The individuals in charge of US fiscal policy are often thought to be among the most sober people in the world, so you may be wondering why we’re suddenly hearing ideas such as the minting of a trillion-dollar platinum coin or selling $100 face-value Treasury bonds for $200.

Sadly, the answer is simple: Infantile poseurs in the House Republican majority are threatening to block an increase in the federal debt ceiling. Again.

Republican brinkmanship over the debt ceiling has become almost an annual affair. It regularly causes shudders in the financial markets and warnings that provoking a federal default on Treasury securities — presumably the ultimate consequence of a long-term standoff — will have dire effects for Americans in all walks of life and for global economic stability.

Congressional Democrats have had many opportunities to remove this weapon from the arsenal of ignorant pyromaniacs in the Republican Party, most recently during the lame duck session in late 2022 when they controlled both houses of Congress and the White House. Inexplicably, they failed to do so, and here we are.

On Friday, Treasury Secretary Janet L. Yellen warned House Speaker Kevin McCarthy, as well as the other congressional leaders and key committee chairs, that the U.S. debt would reach the statutory limit Thursday, months earlier than had been expected. At that point, Yellen said, the Treasury would start taking “certain extraordinary measures” to stave off a default. These include suspending scheduled payments into government employee pension funds.

Yellen said that once the political impasse ends, the funds would be made whole.

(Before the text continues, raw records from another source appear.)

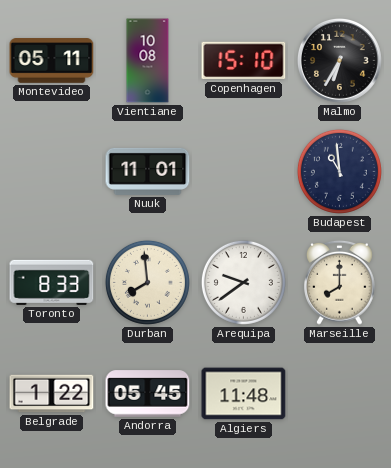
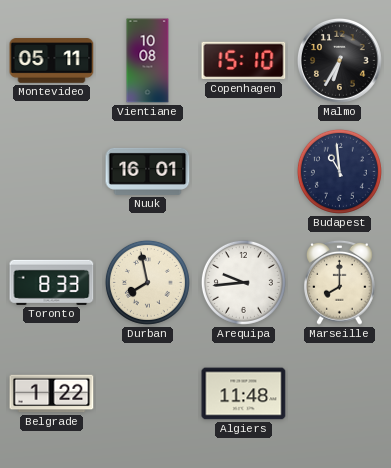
Nuuk: 11:01 -> 16:01
Durban: 7:59 -> 7:58
Arequipa: 9:39 -> 9:44
Andorra: 05:45 -> none
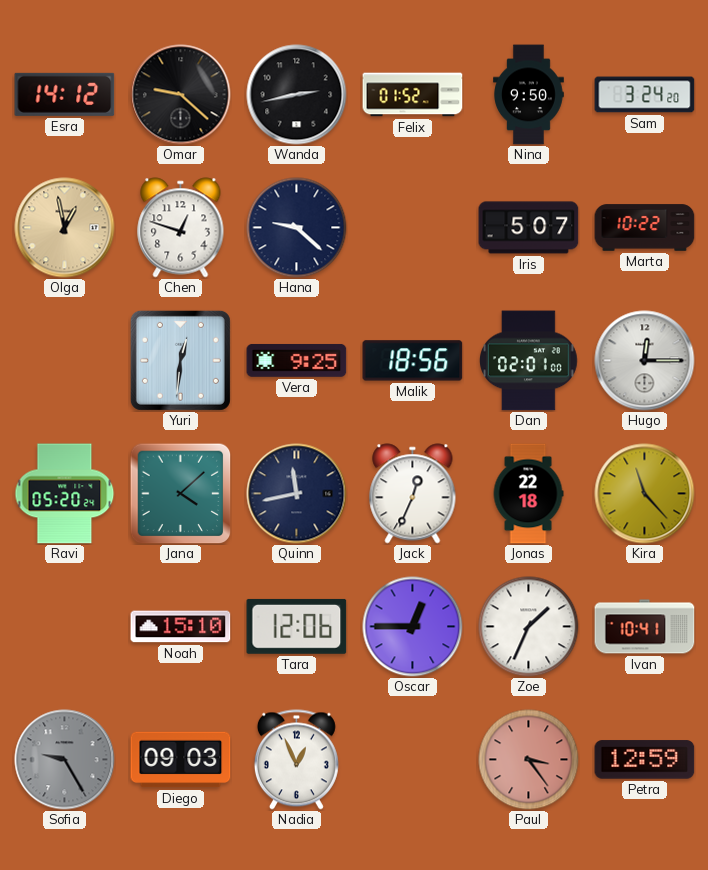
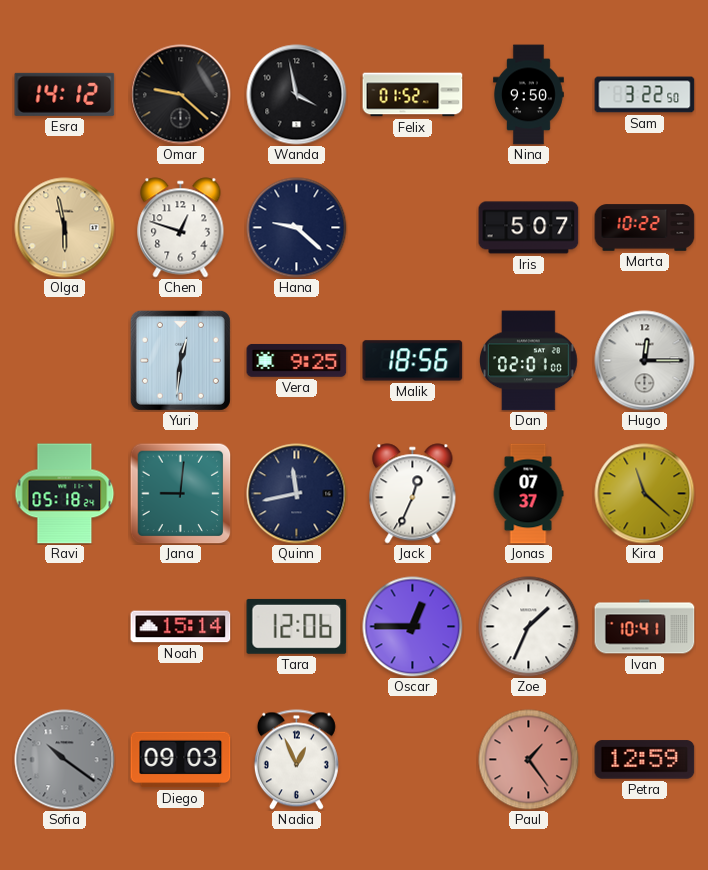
Wanda: 2:43 -> 3:58
Sam: 3:24 -> 3:22
Olga: 12:58 -> 5:58
Ravi: 05:20 -> 05:18
Jana: 4:08 -> 9:01
Jonas: 22:18 -> 07:37
Kira: 11:23 -> 11:22
Noah: 15:10 -> 15:14
Sofia: 9:25 -> 10:21
Paul: 3:24 -> 1:24
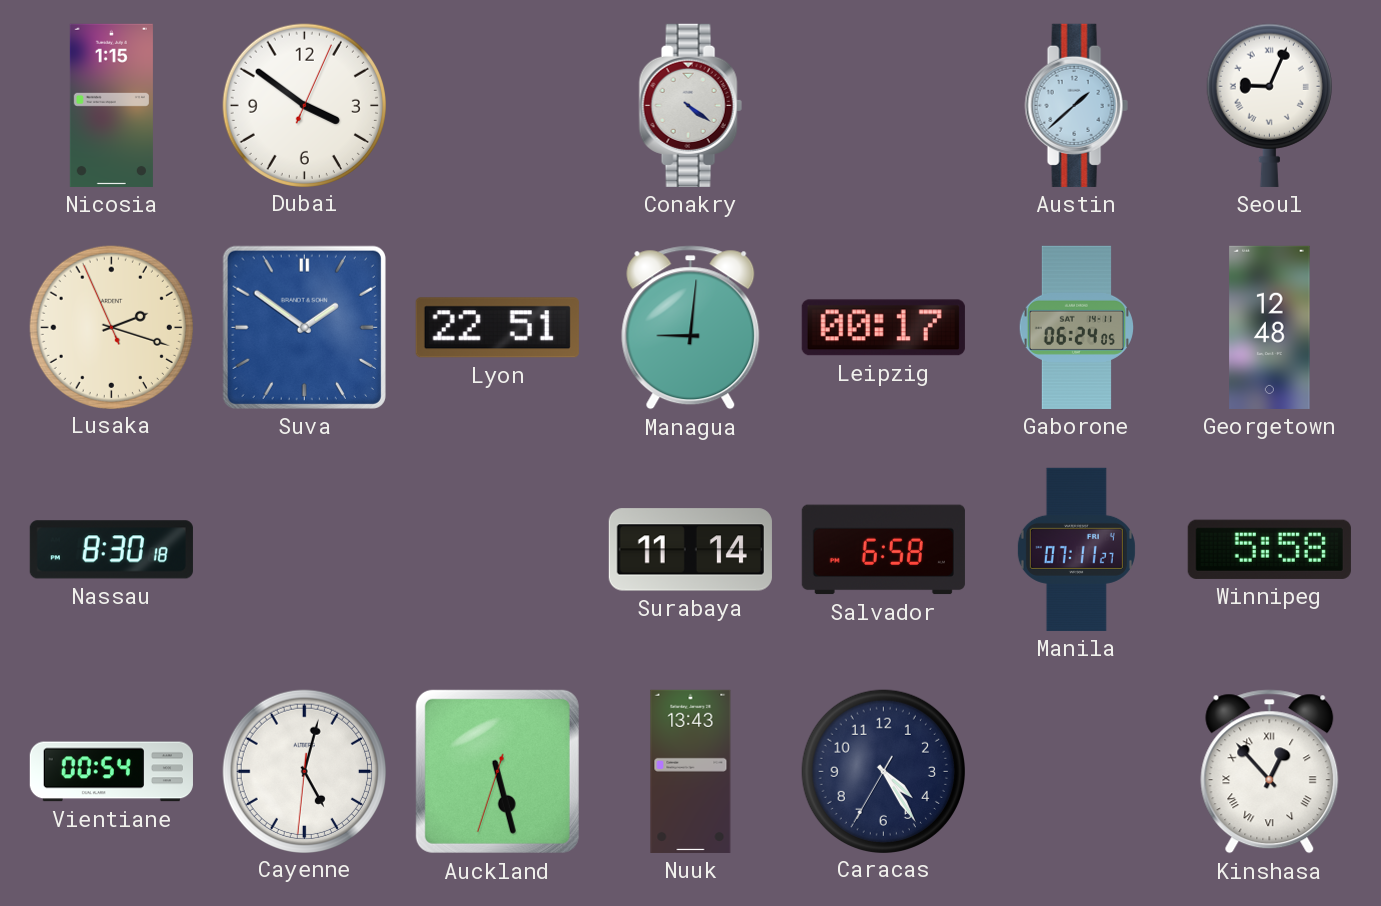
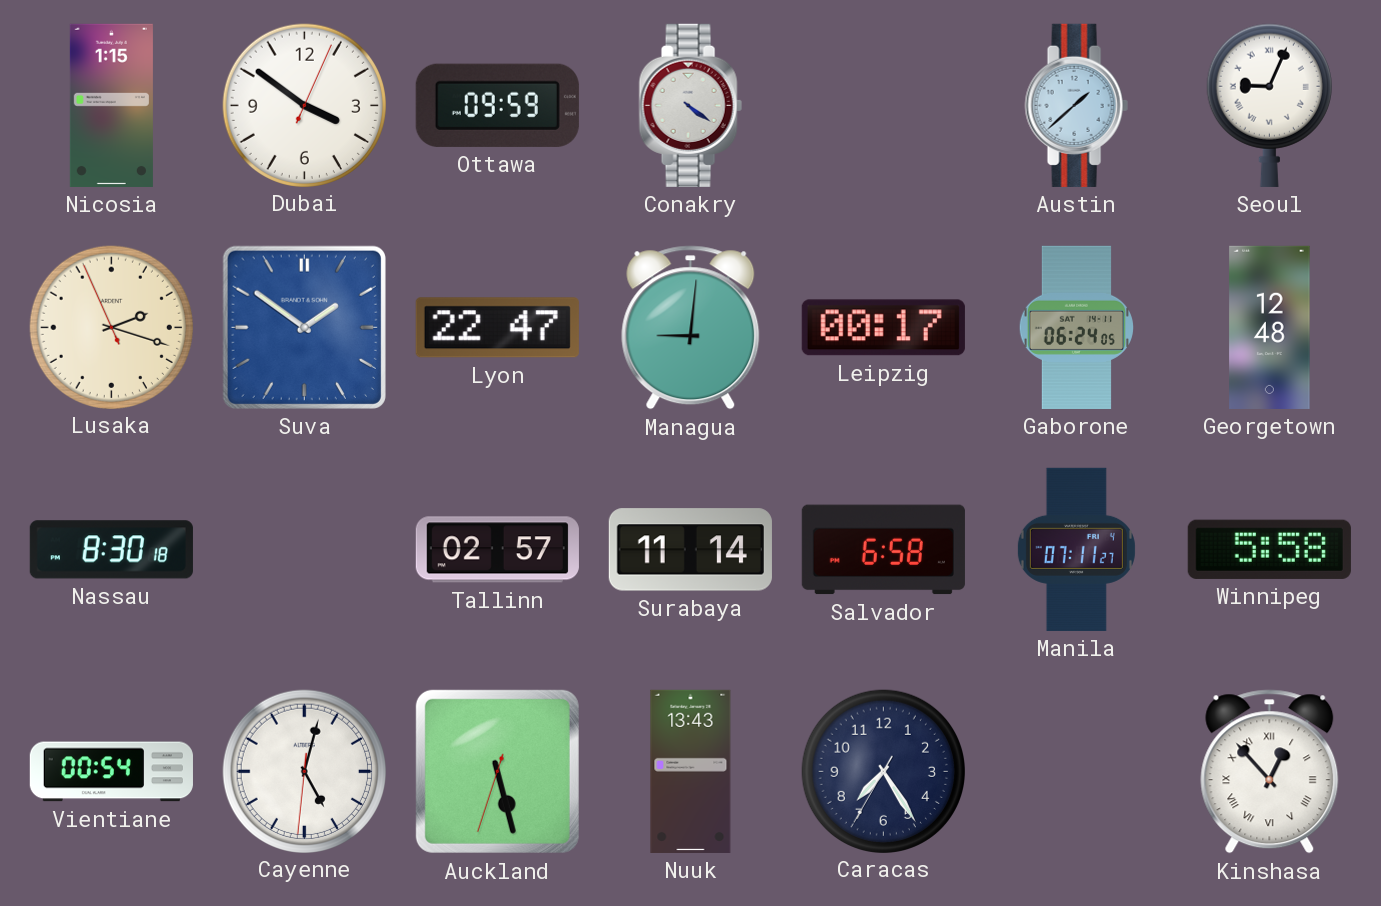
Ottawa: none -> 09:59
Lyon: 22:51 -> 22:47
Tallinn: none -> 02:57
Caracas: 4:24 -> 7:24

That may not be so easy, however.

As a result of a three-month standoff in 2003, one federal retirement fund permanently lost $1 billion in interest because it had to sell government securities before they matured in order to meet obligations to retirees.

Before delving further into the consequences of a debt ceiling standoff and the possible counteractions, let’s once again review what the thing is.

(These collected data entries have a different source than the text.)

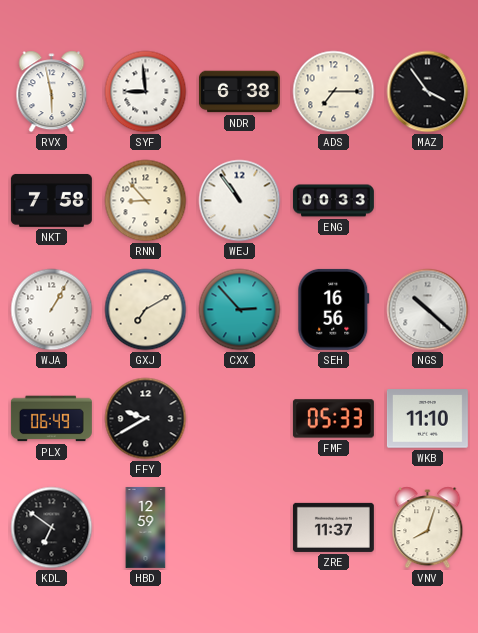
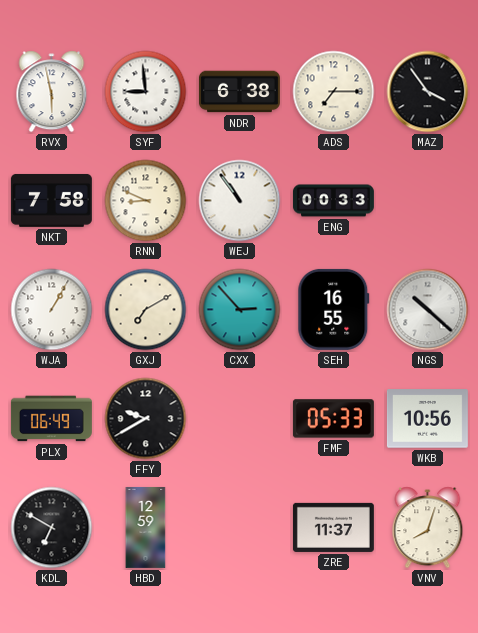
RNN: 8:53 -> 8:49
SEH: 16:56 -> 16:55
WKB: 11:10 -> 10:56
KDL: 6:51 -> 6:50
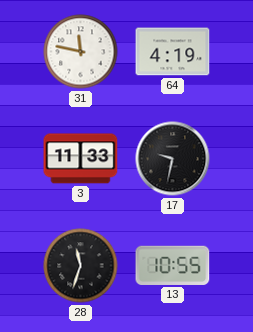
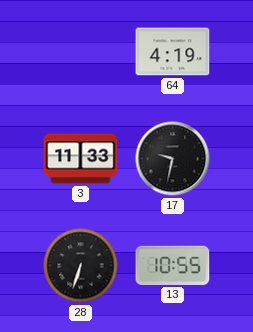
31: 11:47 -> none
28: 11:33 -> 6:33
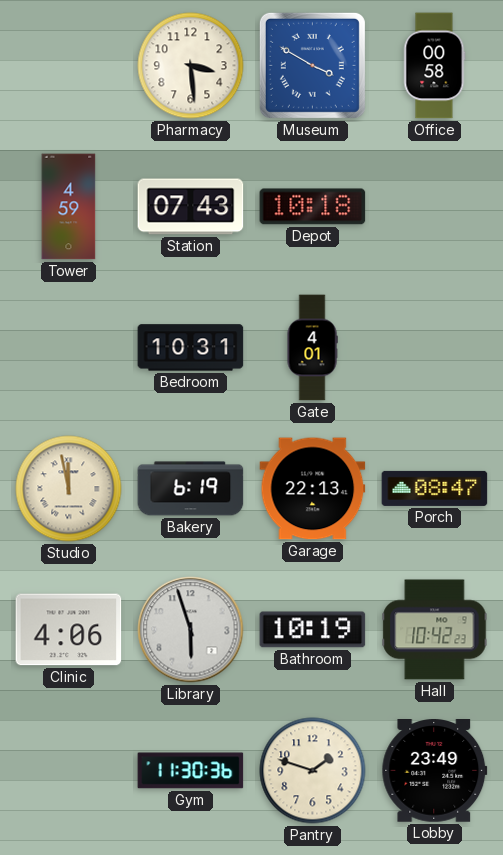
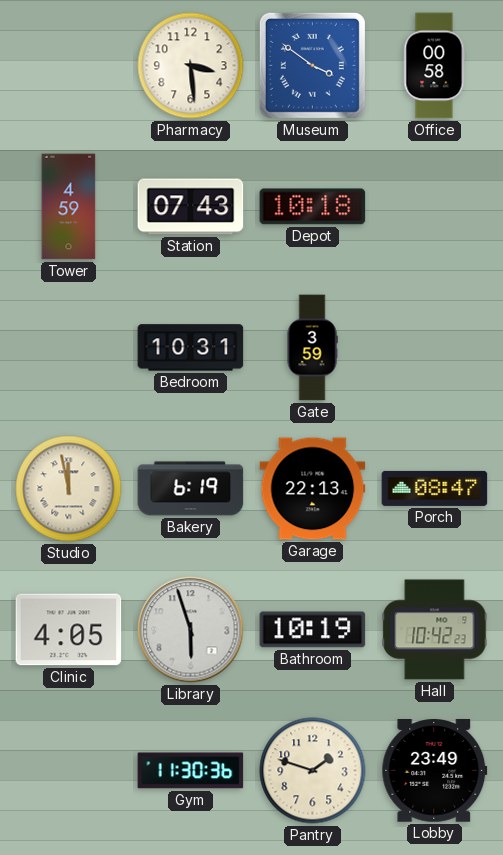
Museum: 3:50 -> 3:51
Gate: 4:01 -> 3:59
Clinic: 4:06 -> 4:05
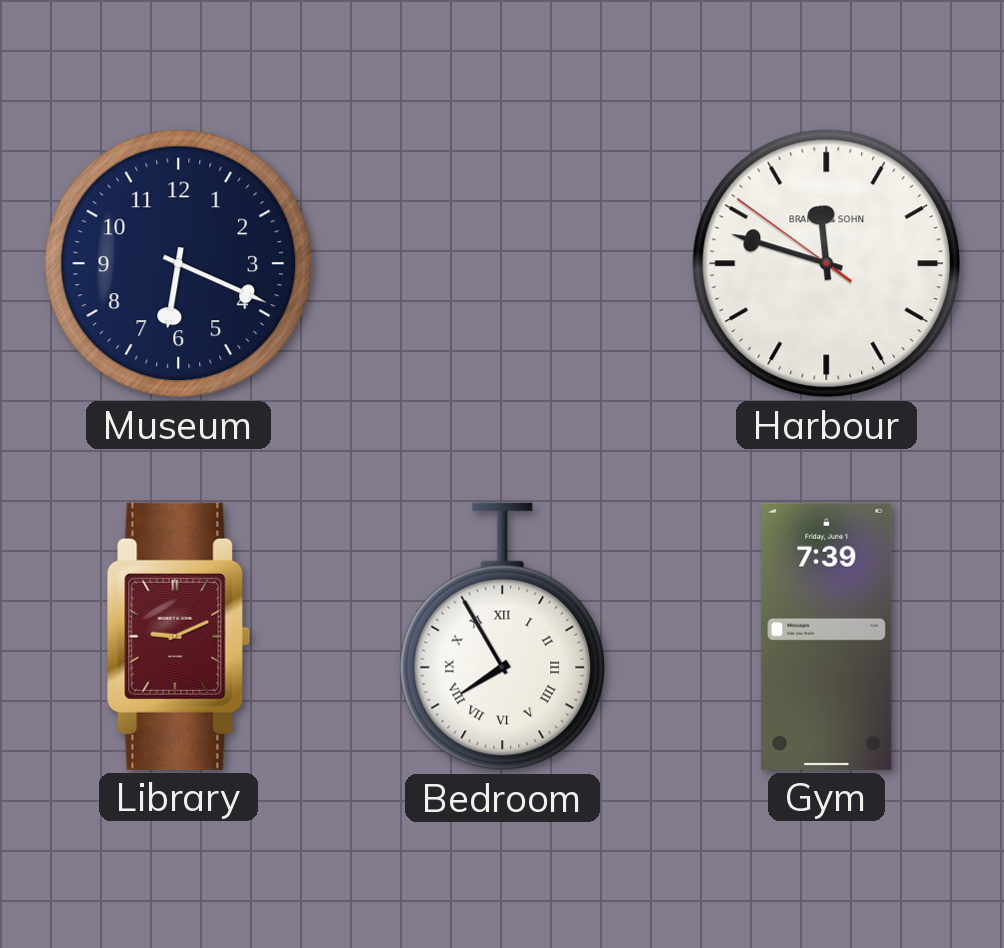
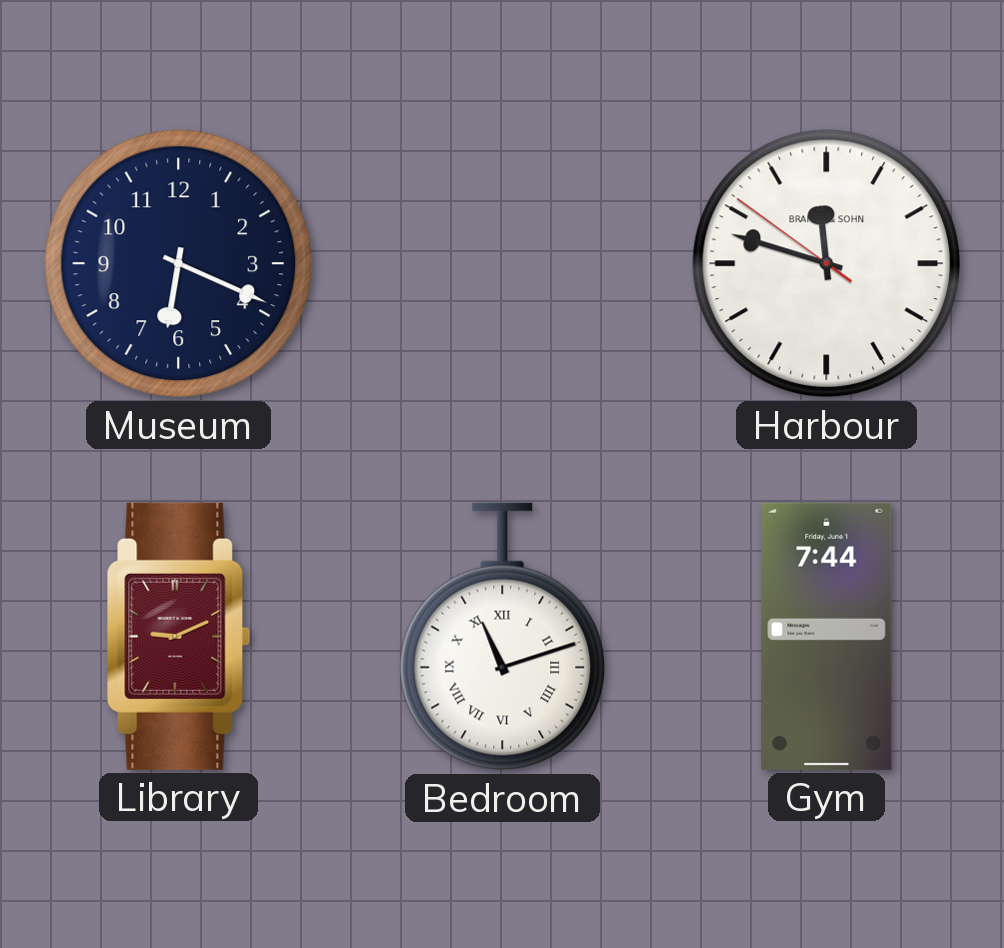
Bedroom: 7:55 -> 11:12
Gym: 7:39 -> 7:44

The debt ceiling is a federal law that sets a limit on how much debt the Treasury can sell. At this moment, the limit is $31.381 trillion, which was set by Congress in December 2021.

Obviously, what Congress decrees, Congress can undecree. The debt ceiling has been raised by congressional votes more than 91 times since 1960, generally without discussion, by Democratic and Republican majorities and under Democratic and Republican presidents. After Republicans took majority control of the House of Representatives in 2011, the debt ceiling turned into the raw material for political posturing. Typically, the GOP describes raising the debt ceiling as tantamount to encouraging profligate spending. That’s the case now, when members of the House Republican majority, who have threatened to block an increase in the debt ceiling unless it’s paired with spending cuts, are carrying on as if blocking an increase in the ceiling is the same thing as halting the growth of the federal budget.

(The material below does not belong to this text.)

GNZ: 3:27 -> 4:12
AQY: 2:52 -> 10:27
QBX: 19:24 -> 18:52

That’s false. It has always been false. The politicians making these statements know it’s false, which makes them liars.

The debt ceiling merely affects how the government pays for expenditures that Congress has already authorized. If the politicians didn’t want to spend the money, all they would need to do is refuse to appropriate it. They haven’t done that. Instead, they’re behaving like credit card holders who have put more purchases on their cards than they feel like paying for, and thus have decided to stiff the card issuer in the belief that it will reduce their balances.

Why does the U.S. go through this stupid exercise, every nine months on average?

As I’ve explained many times, the debt ceiling was not originally meant as a limit on the Treasury’s authority to issue federal debt, but rather as a way to give it more latitude to borrow.

The debt ceiling came into being in 1917 when Congress grew weary of having to vote on every proposed bond issuance, which it considered a pain in the neck. So it chose instead to give the Treasury blanket authority to float bonds, subject to a stopgap limitation.

In other words, the limit was never designed to keep Congress from enacting any spending bills or deficit-building tax breaks it wished. Obviously, it has never had that effect, since Congress routinely approves spending that it knows, by simple math, will require more borrowing.

Every time the debt ceiling is held for ransom by Republicans (it’s never done by Democrats), some pundits warn that this time the hostage takers may be serious and others express confidence that it always seems that way but everyone knows the standoff will ultimately be resolved, so why worry?

The undercurrent of complacency arises from the notion that the U.S. has never experienced the dire effects of a debt ceiling breach. This idea was most succinctly articulated by Mick Mulvaney, the fiscal battering ram then-President Trump appointed as budget director, who once said of the consequences of a default on U.S. government debt: “I have heard people say that if we don’t do it, it will be the end of the world. I have yet to meet someone who can articulate the negative consequences.”